The Sony patent was filed with the World Intellectual Property Office (WIPO) in May this year, before being published on November 22 and spotted shortly afterwards by tech website LetsGoDigital.
Images accompanying the patent show two different types of future smartphone, called the "dual-sided transparent smartphone" and the "foldable transparent smartphone".
Lets Go Digital
The sketches show six different display modes for the transparent device, with the opacity of the screen varying in each picture and the user's hand visible through the phone.
Royole, a startup based in California and China, showed off its folding display technology this summer, demonstrating how it can be folded and even rolled up while still working as normal. A few weeks later, on November 1, Royole announced the FlexPai, the world's first smartphone with a foldable display, starting at $1,318 in the U.S., with starts shipping in December.

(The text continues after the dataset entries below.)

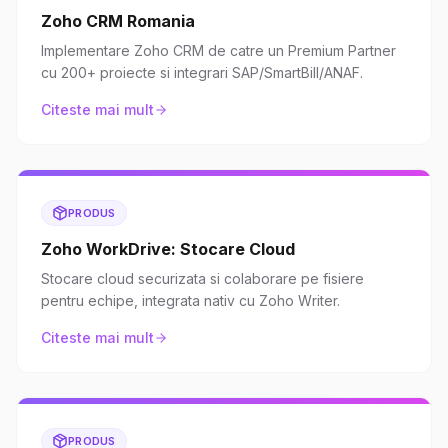
Zoho CRM Romania
Implementare Zoho CRM de catre un Premium Partner
cu 200+ proiecte si integrari SAP/SmartBill/ANAF.
Citeste mai mult
PRODUS
Zoho WorkDrive: Stocare Cloud
Stocare cloud securizata si colaborare pe fisiere
pentru echipe, integrata nativ cu Zoho Writer.
Citeste mai mult
PRODUS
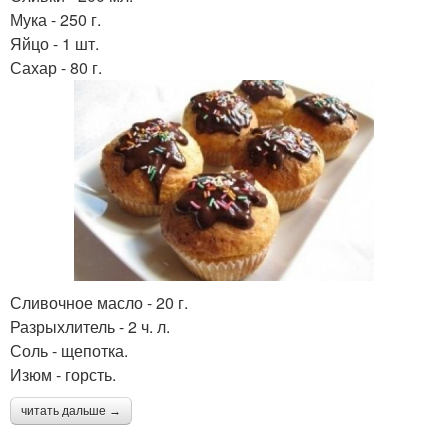
Мука - 250 г.
Яйцо - 1 шт.
Сахар - 80 г.
Сливочное масло - 20 г.
Разрыхлитель - 2 ч. л.
Соль - щепотка.
Изюм - горсть.
читать дальше →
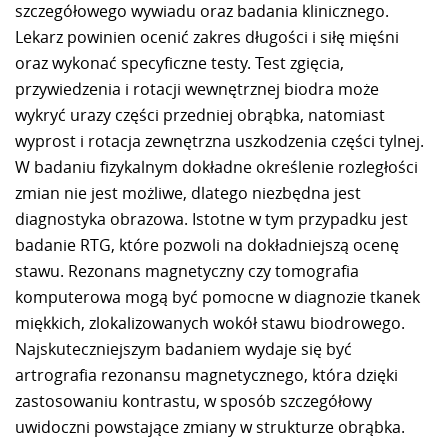
szczegółowego wywiadu oraz badania klinicznego.
Lekarz powinien ocenić zakres długości i siłę mięśni
oraz wykonać specyficzne testy. Test zgięcia,
przywiedzenia i rotacji wewnętrznej biodra może
wykryć urazy części przedniej obrąbka, natomiast
wyprost i rotacja zewnętrzna uszkodzenia części tylnej.
W badaniu fizykalnym dokładne określenie rozległości
zmian nie jest możliwe, dlatego niezbędna jest
diagnostyka obrazowa. Istotne w tym przypadku jest
badanie RTG, które pozwoli na dokładniejszą ocenę
stawu. Rezonans magnetyczny czy tomografia
komputerowa mogą być pomocne w diagnozie tkanek
miękkich, zlokalizowanych wokół stawu biodrowego.
Najskuteczniejszym badaniem wydaje się być
artrografia rezonansu magnetycznego, która dzięki
zastosowaniu kontrastu, w sposób szczegółowy
uwidoczni powstające zmiany w strukturze obrąbka.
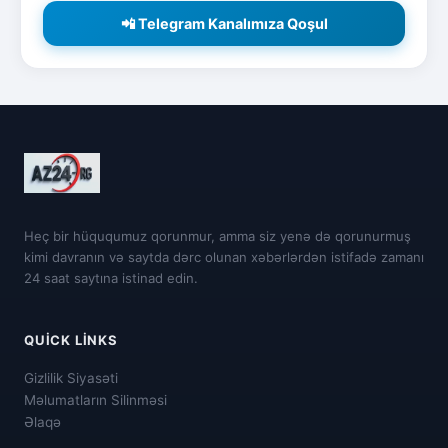
📲 Telegram Kanalımıza Qoşul
Heç bir hüququmuz qorunmur, amma siz yenə də qorunurmuş
kimi davranın və saytda dərc olunan xəbərlərdən istifadə zamanı
24 saat saytına istinad edin.
QUICK LINKS
Gizlilik Siyasəti
Məlumatların Silinməsi
Əlaqə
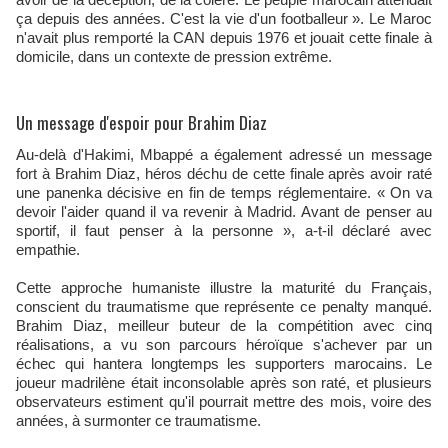
ça depuis des années. C'est la vie d'un footballeur ». Le Maroc
n'avait plus remporté la CAN depuis 1976 et jouait cette finale à
domicile, dans un contexte de pression extrême.
Un message d'espoir pour Brahim Diaz
Au-delà d'Hakimi, Mbappé a également adressé un message
fort à Brahim Diaz, héros déchu de cette finale après avoir raté
une panenka décisive en fin de temps réglementaire. « On va
devoir l'aider quand il va revenir à Madrid. Avant de penser au
sportif, il faut penser à la personne », a-t-il déclaré avec
empathie.
Cette approche humaniste illustre la maturité du Français,
conscient du traumatisme que représente ce penalty manqué.
Brahim Diaz, meilleur buteur de la compétition avec cinq
réalisations, a vu son parcours héroïque s'achever par un
échec qui hantera longtemps les supporters marocains. Le
joueur madrilène était inconsolable après son raté, et plusieurs
observateurs estiment qu'il pourrait mettre des mois, voire des
années, à surmonter ce traumatisme.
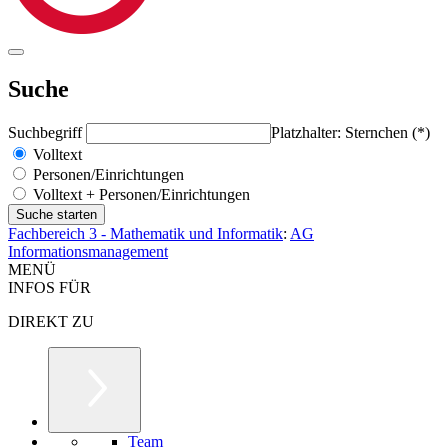
Suche
Suchbegriff
Platzhalter: Sternchen (*)
Volltext
Personen/Einrichtungen
Volltext + Personen/Einrichtungen
Fachbereich 3 - Mathematik und Informatik
:
AG
Informationsmanagement
MENÜ
INFOS FÜR
DIREKT ZU
Team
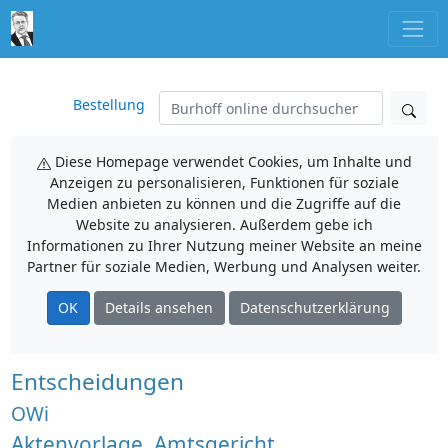
Bestellung
Diese Homepage verwendet Cookies, um Inhalte und
Anzeigen zu personalisieren, Funktionen für soziale
Medien anbieten zu können und die Zugriffe auf die
Website zu analysieren. Außerdem gebe ich
Informationen zu Ihrer Nutzung meiner Website an meine
Partner für soziale Medien, Werbung und Analysen weiter.
OK
Details ansehen
Datenschutzerklärung
Entscheidungen
OWi
Aktenvorlage, Amtsgericht,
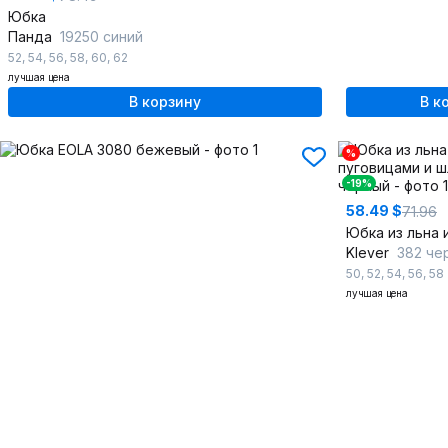
Юбка
Панда
19250 синий
52
,
54
,
56
,
58
,
60
,
62
лучшая цена
В корзину
В к
%
-19%
58.49 $
71.96
Klever
382 че
50
,
52
,
54
,
56
,
58
лучшая цена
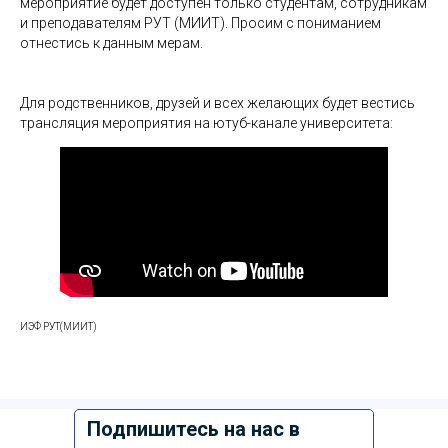
мероприятие будет доступен только студентам, сотрудникам
и преподавателям РУТ (МИИТ). Просим с пониманием
отнестись к данным мерам.
Для родственников, друзей и всех желающих будет вестись
трансляция мероприятия на ютуб-канале университета:
ИЭФ РУТ(МИИТ)
Подпишитесь на нас в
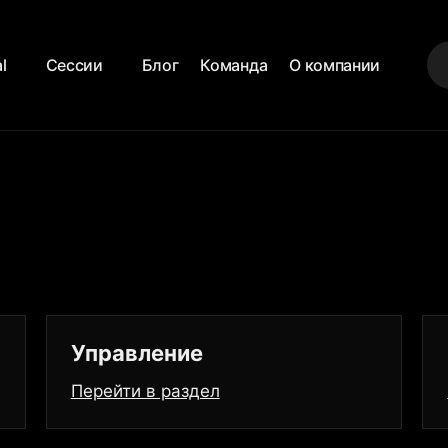
al
Сессии
Блог
Команда
О компании
Управление
Перейти в раздел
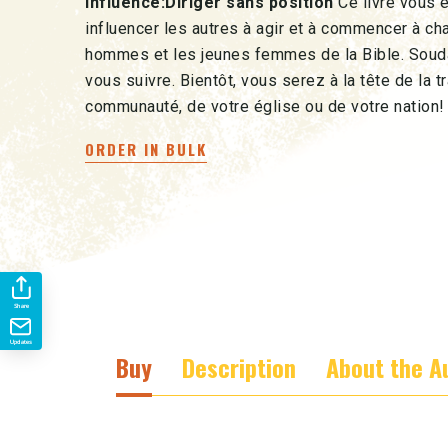
Influence:Diriger sans position
Ce livre vous 
influencer les autres à agir et à commencer à cha
hommes et les jeunes femmes de la Bible. Soud
vous suivre. Bientôt, vous serez à la tête de la 
communauté, de votre église ou de votre nation!
ORDER IN BULK
Share
Updates
Buy
Description
About the A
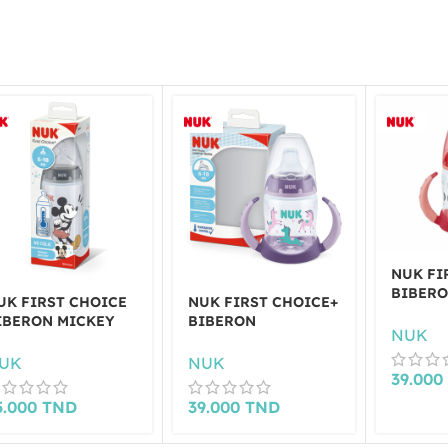
NUK FI
BIBER
UK FIRST CHOICE
NUK FIRST CHOICE+
D’APPR
IBERON MICKEY
BIBERON
6-18 MO
NUK
OUSE 6-18 MOIS
D’APPRENTISSAGE
00ML
6-18 MOIS 150 ML
UK
NUK
39.00
5.000
TND
39.000
TND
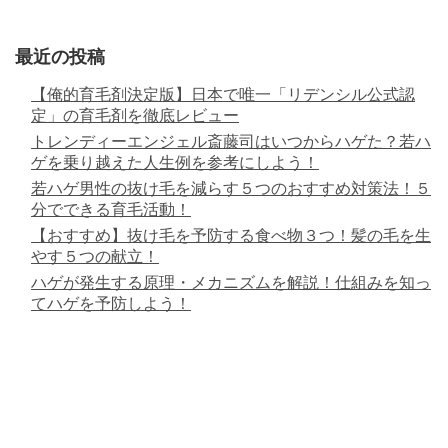
最近の投稿
【俺的育毛剤決定版】日本で唯一「リデンシル公式認
定」の育毛剤を徹底レビュー
トレンディーエンジェル斎藤司はいつからハゲた？若ハ
ゲを乗り越えた人生例を参考にしよう！
若ハゲ男性の抜け毛を減らす５つのおすすめ対策法！５
分でできる育毛活動！
【おすすめ】抜け毛を予防する食べ物３つ！髪の毛を生
やす５つの献立！
ハゲが発生する原理・メカニズムを解説！仕組みを知っ
てハゲを予防しよう！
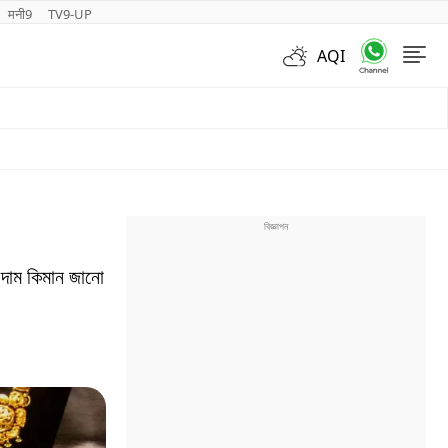
मनी9
TV9-UP
AQI
Videos
দাম কিমান জানো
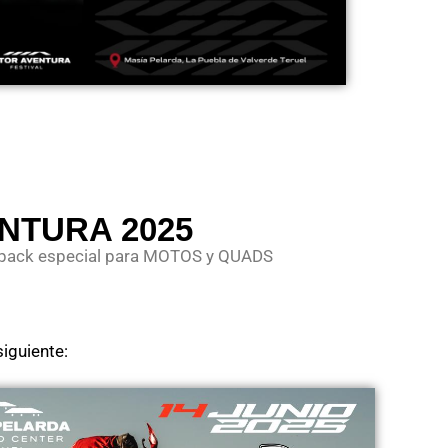
NTURA 2025
 pack especial para MOTOS y QUADS
siguiente:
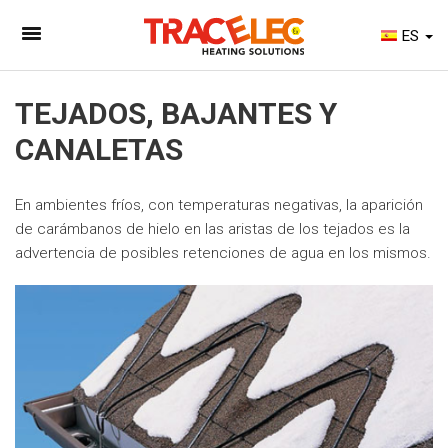
ES
TEJADOS, BAJANTES Y
CANALETAS
En ambientes fríos, con temperaturas negativas, la aparición
de carámbanos de hielo en las aristas de los tejados es la
advertencia de posibles retenciones de agua en los mismos.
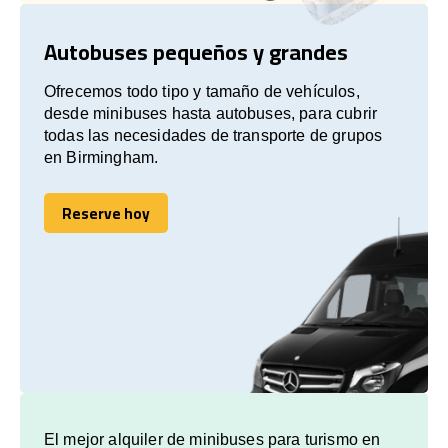
Autobuses pequeños y grandes
Ofrecemos todo tipo y tamaño de vehículos,
desde minibuses hasta autobuses, para cubrir
todas las necesidades de transporte de grupos
en Birmingham.
Reserve hoy
Reserve hoy
El mejor alquiler de minibuses para turismo en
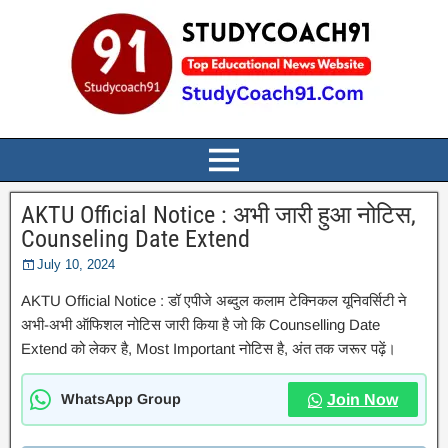
AKTU Official Notice : अभी जारी हुआ नोटिस,
Counseling Date Extend
July 10, 2024
AKTU Official Notice : डॉ एपीजे अब्दुल कलाम टेक्निकल यूनिवर्सिटी ने
अभी-अभी ऑफिशल नोटिस जारी किया है जो कि Counselling Date
Extend को लेकर है, Most Important नोटिस है, अंत तक जरूर पढ़ें।
WhatsApp Group
Join Now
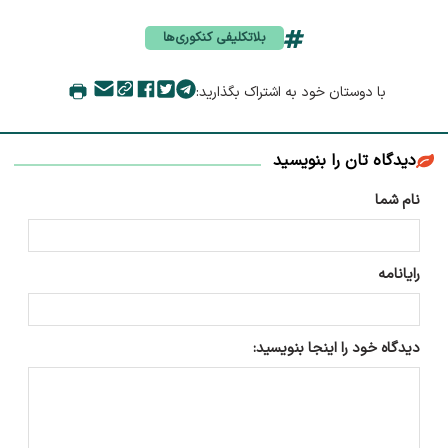
بلاتکلیفی کنکوری‌ها
با دوستان خود به اشتراک بگذارید:
دیدگاه تان را بنویسید
نام شما
رایانامه
دیدگاه خود را اینجا بنویسید:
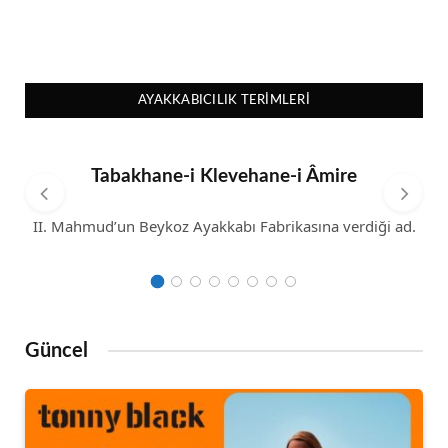
AYAKKABICILIK TERIMLERI
Tabakhane-i Klevehane-i Âmire
II. Mahmud’un Beykoz Ayakkabı Fabrikasına verdiği ad.
Güncel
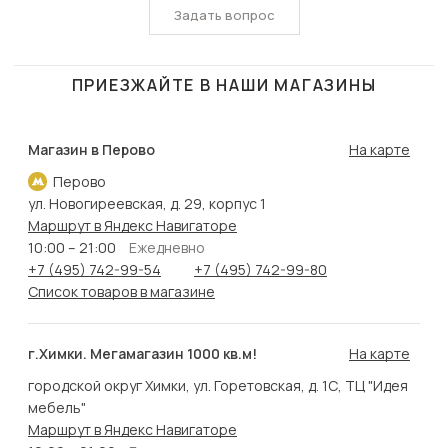
Задать вопрос
ПРИЕЗЖАЙТЕ В НАШИ МАГАЗИНЫ
Магазин в Перово
На карте
Перово
ул. Новогиреевская, д. 29, корпус 1
Маршрут в Яндекс Навигаторе
10:00 – 21:00
Ежедневно
+7 (495) 742-99-54
+7 (495) 742-99-80
Список товаров в магазине
г.Химки. Мегамагазин 1000 кв.м!
На карте
городской округ Химки, ул. Горетовская, д. 1С, ТЦ "Идея
мебель"
Маршрут в Яндекс Навигаторе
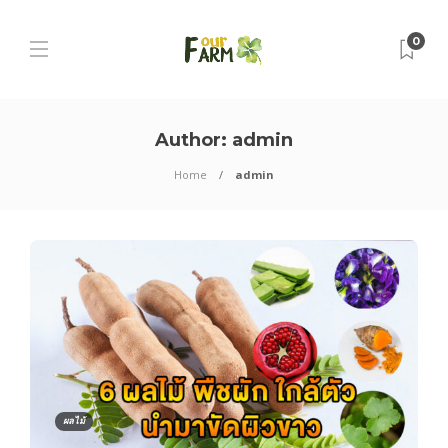
0
Author:
admin
Home
admin
ผลไม้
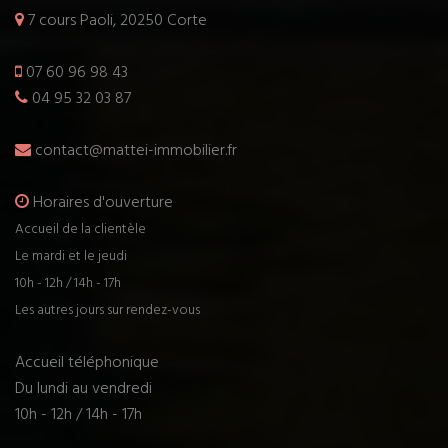
7 cours Paoli, 20250 Corte
07 60 96 98 43
04 95 32 03 87
contact@mattei-immobilier.fr
Horaires d'ouverture
Accueil de la clientèle
Le mardi et le jeudi
10h - 12h / 14h - 17h
Les autres jours sur rendez-vous
Accueil téléphonique
Du lundi au vendredi
10h - 12h / 14h - 17h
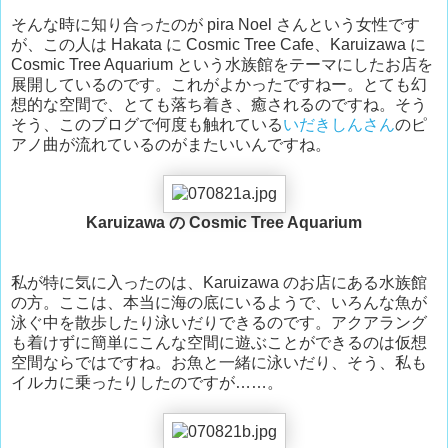
そんな時に知り合ったのが pira Noel さんという女性です
が、この人は Hakata に Cosmic Tree Cafe、Karuizawa に
Cosmic Tree Aquarium という水族館をテーマにしたお店を
展開しているのです。これがよかったですねー。とても幻
想的な空間で、とても落ち着き、癒されるのですね。そう
そう、このブログで何度も触れている
いだきしんさん
のピ
アノ曲が流れているのがまたいいんですね。
Karuizawa の Cosmic Tree Aquarium
私が特に気に入ったのは、Karuizawa のお店にある水族館
の方。ここは、本当に海の底にいるようで、いろんな魚が
泳ぐ中を散歩したり泳いだりできるのです。アクアラング
も着けずに簡単にこんな空間に遊ぶことができるのは仮想
空間ならではですね。お魚と一緒に泳いだり、そう、私も
イルカに乗ったりしたのですが……。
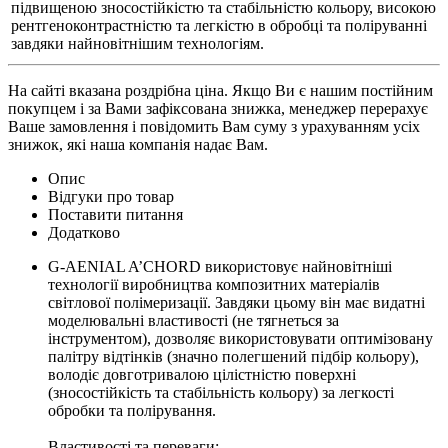
підвищеною зносостійкістю та стабільністю кольору, високою
рентгеноконтрастністю та легкістю в обробці та поліруванні
завдяки найновітнішим технологіям.
На сайті вказана роздрібна ціна. Якщо Ви є нашим постійним
покупцем і за Вами зафіксована знижка, менеджер перерахує
Ваше замовлення і повідомить Вам суму з урахуванням усіх
знижок, які наша компанія надає Вам.
Опис
Відгуки про товар
Поставити питання
Додатково
G-AENIAL A’CHORD використовує найновітніші
технології виробництва композитних матеріалів
світлової полімеризації. Завдяки цьому він має видатні
моделювальні властивості (не тягнеться за
інструментом), дозволяє використовувати оптимізовану
палітру відтінків (значно полегшений підбір кольору),
володіє довготривалою цілістністю поверхні
(зносостійкість та стабільність кольору) за легкості
обробки та полірування.
Властивості та переваги:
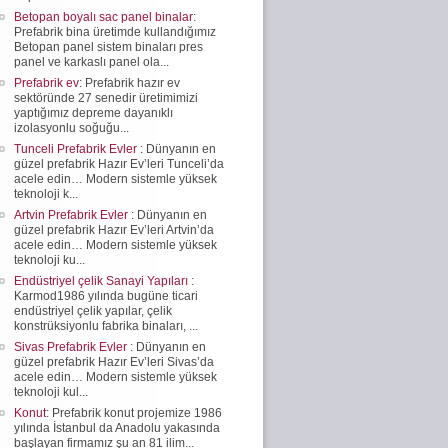
Betopan boyalı sac panel binalar
:
Prefabrik bina üretimde kullandığımız
Betopan panel sistem binaları pres
panel ve karkaslı panel ola...
Prefabrik ev
: Prefabrik hazır ev
sektöründe 27 senedir üretimimizi
yaptığımız depreme dayanıklı
izolasyonlu soğuğu...
Tunceli Prefabrik Evler
: Dünyanın en
güzel prefabrik Hazır Ev’leri Tunceli’da
acele edin… Modern sistemle yüksek
teknoloji k...
Artvin Prefabrik Evler
: Dünyanın en
güzel prefabrik Hazır Ev’leri Artvin’da
acele edin… Modern sistemle yüksek
teknoloji ku...
Endüstriyel çelik Sanayi Yapıları
:
Karmod1986 yılında bugüne ticari
endüstriyel çelik yapılar, çelik
konstrüksiyonlu fabrika binaları, ...
Sivas Prefabrik Evler
: Dünyanın en
güzel prefabrik Hazır Ev’leri Sivas’da
acele edin… Modern sistemle yüksek
teknoloji kul...
Konut
: Prefabrik konut projemize 1986
yılında İstanbul da Anadolu yakasında
başlayan firmamız şu an 81 ilim...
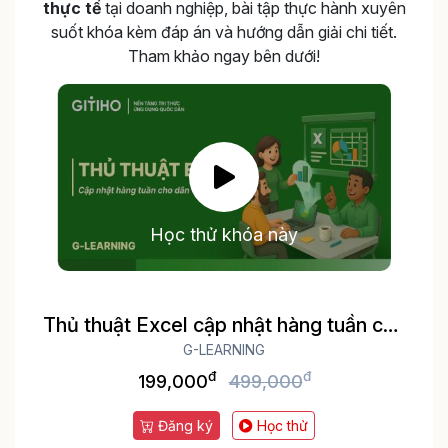
thực tế
tại doanh nghiệp, bài tập thực hành xuyên
suốt khóa kèm đáp án và hướng dẫn giải chi tiết.
Tham khảo ngay bên dưới!
Học thử khóa này
Thủ thuật Excel cập nhật hàng tuần cho
dân văn phòng
G-LEARNING
đ
đ
199,000
499,000
Đăng ký
Học thử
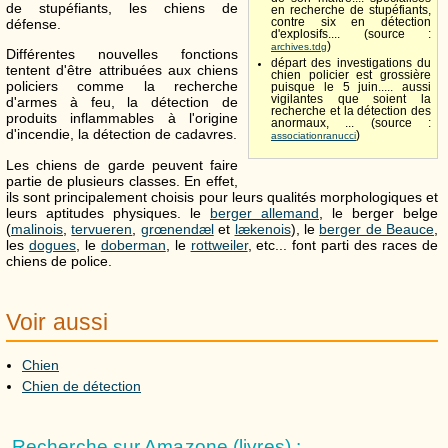
de stupéfiants, les chiens de
en recherche de stupéfiants,
défense.
contre six en détection
d'explosifs.... (source :
)
archives.tdg
Différentes nouvelles fonctions
départ des investigations du
tentent d'être attribuées aux chiens
chien policier est grossière
policiers comme la recherche
puisque le 5 juin..... aussi
vigilantes que soient la
d'armes à feu, la détection de
recherche et la détection des
produits inflammables à l'origine
anormaux, ... (source :
d'incendie, la détection de cadavres.
)
associationranucci
Les chiens de garde peuvent faire
partie de plusieurs classes. En effet,
ils sont principalement choisis pour leurs qualités morphologiques et
leurs aptitudes physiques. le
berger allemand
, le berger belge
(
malinois
,
tervueren
,
grœnendæl
et
lækenois
), le
berger de Beauce
,
les
dogues
, le
doberman
, le
rottweiler
, etc... font parti des races de
chiens de police.
Voir aussi
Chien
Chien de détection
Recherche sur Amazone (livres) :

Later in November, Samsung revealed a folding smartphone of it own, but only as a prototype covered by a bulky body to hide the actual design. Known as the Galaxy F, the folding Samsung is expected to go on sale sometime in 2019, when folding smartphones from Huawei and LG are also likely to arrive.
LetsGoDigital
With the patent only being filed in May this year, it is likely that Sony will bring its first folding smartphone to market a little later than its rivals.
All that said, we must remind readers that technology companies regularly file patents for technology, products and services which never actually go on sale, or even see the light of day as a working prototype. However, it is still interesting and exciting to see Sony working on new smartphone form factors.
Hopefully, the next couple of years will see Sony, Samsung, LG, Huawei and others launch smartphones which look very different to those currently on sale, ending the feeling of stagnation which has permeated the industry in 2018 and hampered sales.